When valet parking is free, should you tip?

Usually valet parking is never completely free.

Sign offers "Complimentary Valet Parking." St. Petersburg, Florida.

Sign offers "Complimentary Valet Parking." St. Petersburg, Florida.

To clear up some confusion... unless it is made clear that tipping valets at a certain location is not allowed, then you should be handing out gratuities.

If you are attending a wedding or other event and "hosted valet parking" is offered, this means your host is paying. It's free for you. But unless an invitation or party announcement specifically says the valets' tips are also taken care of by the host, then YOU should be the one to tip.

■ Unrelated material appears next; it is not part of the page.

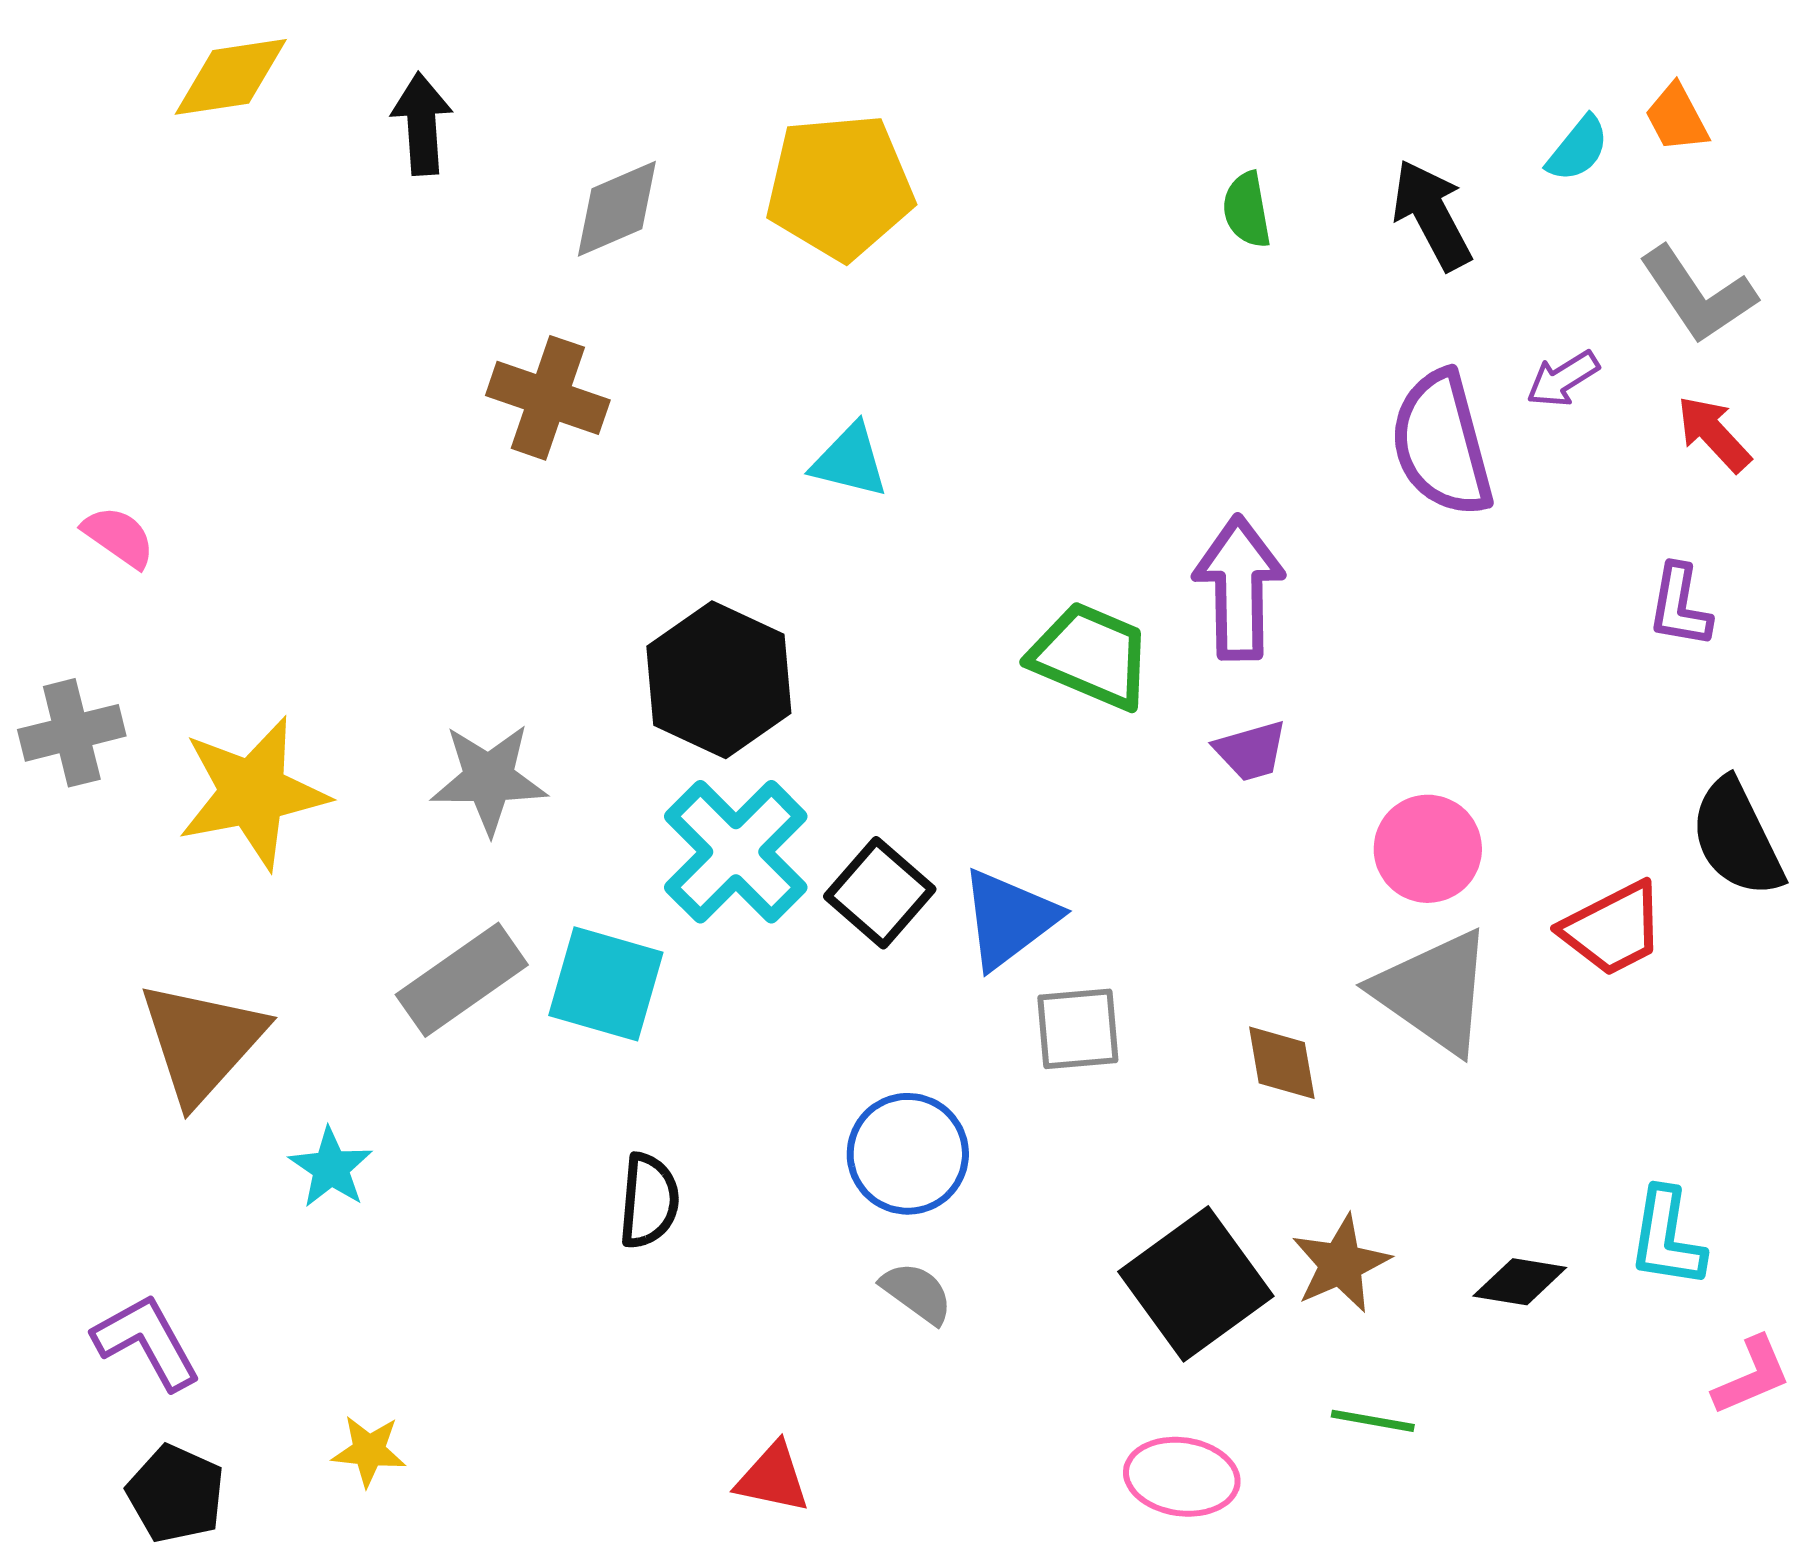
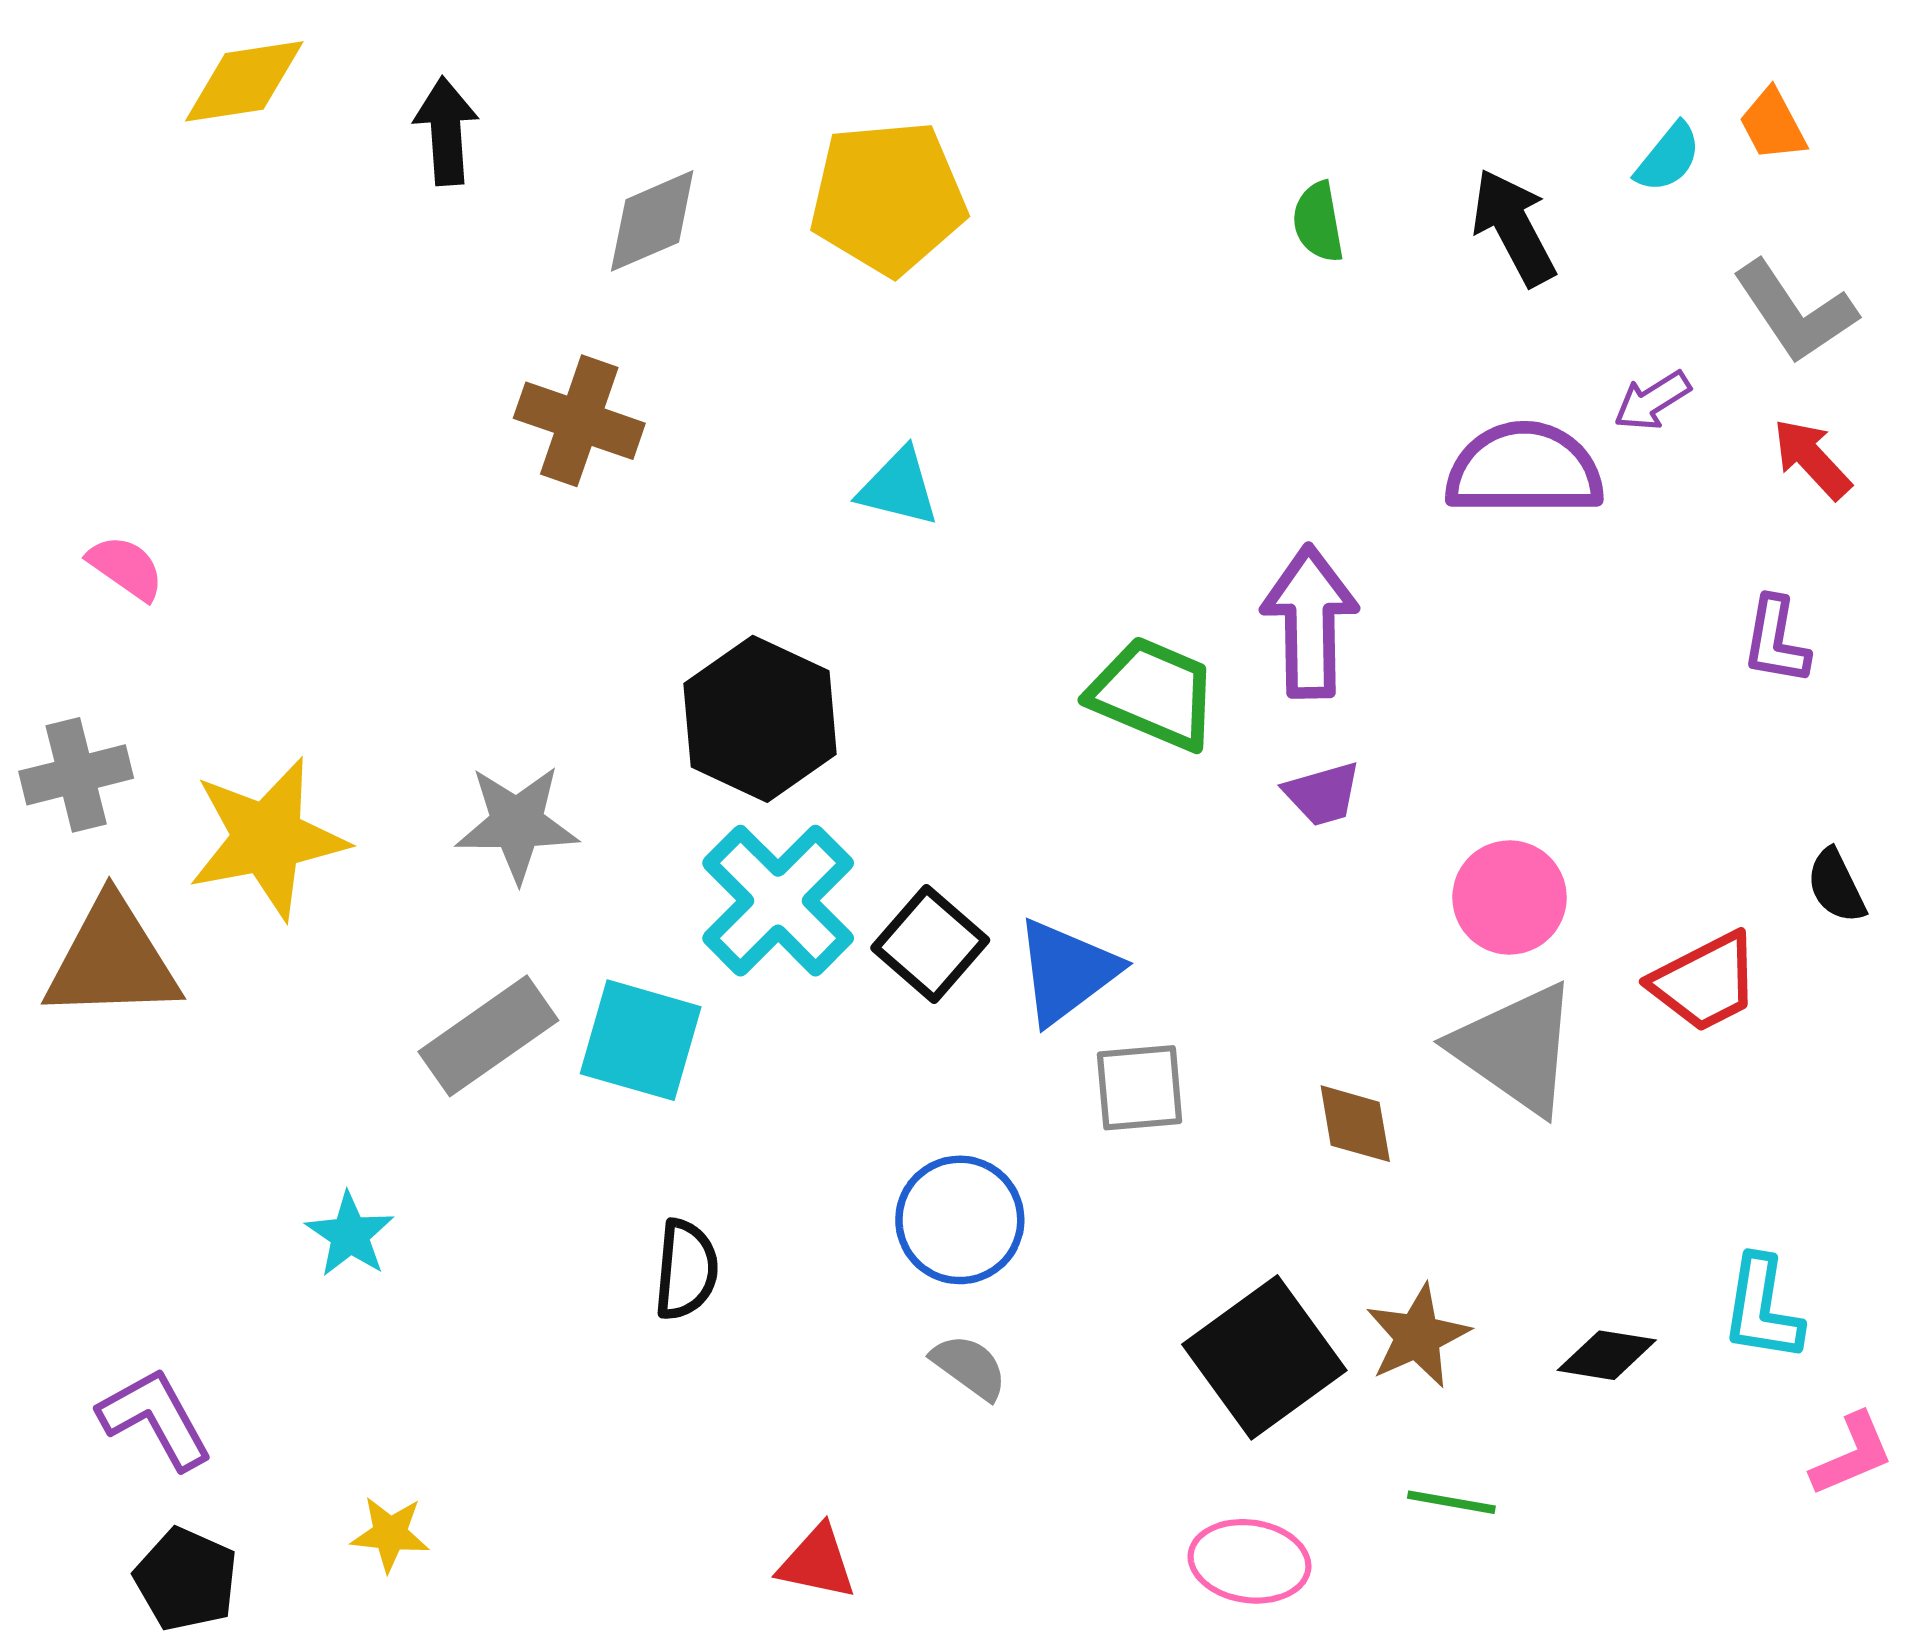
purple semicircle: (1442, 444) -> (1524, 469), turned 105
black semicircle: (1737, 838) -> (1836, 886), size x0.6
brown triangle: (202, 1042) -> (112, 960), moved, turned 46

If there is hosted parking at a luxury property and you are assuming the valets probably are well paid and tipping is probably an unnecessary extravagance, you are wrong. In nearly all cases valet workers are tipped employees. Wages are as low as $2.13 an hour in 19 states. 

Tipping is expected.

Typically, valet tips are pooled. Every time a valet worker arrives or leaves work, a "cut" is done where all the tip money collected by the team is equally divided among all. (One dollar tips don't help much.)

With consumers, the longstanding custom is to tip only at the end of the valet parking transaction, but this is a flawed approach.

I recommend you tip on arrival and departure with the bulk of the tip being deployed on arrival in order to influence the quality of care your vehicle is about to receive. 

Tipping only at the end does nothing to influence care. I wrote a lot about this in: "What to do when valet parking."

Additional useful article: "How much to tip valets."

If too many guests stiff the valets, it can be embarrassing to the event host.